TASK TO COMPLETE: Copy out the records in full, word for word, without pictures.
————
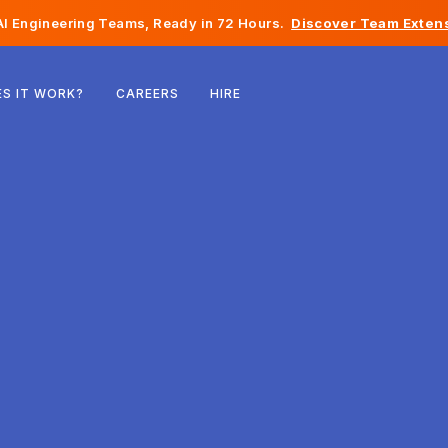
I Engineering Teams, Ready in 72 Hours.
Discover Team Extens
Belgium
S IT WORK?
CAREERS
HIRE
France
Ireland
Netherlands
Switzerland
United States
Bosnia & Herzegovina
Estonia
Latvia
Moldova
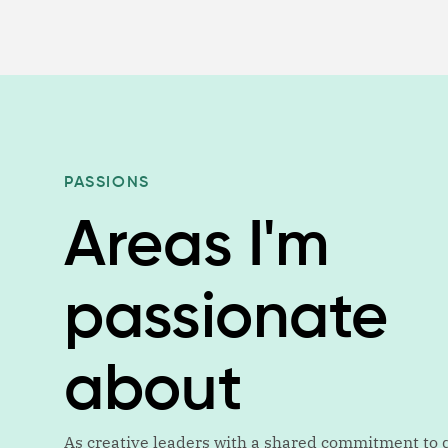
PASSIONS
Areas I'm
passionate
about
As creative leaders with a shared commitment to q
————
TASK OUTPUT:
I Engineering Teams, Ready in 72 Hours.
Discover Team Extens
Belgium
S IT WORK?
CAREERS
HIRE
France
Ireland
Netherlands
Switzerland
United States
Bosnia & Herzegovina
Estonia
Latvia
Moldova
PASSIONS
Areas I'm
passionate
about
As creative leaders with a shared commitment to q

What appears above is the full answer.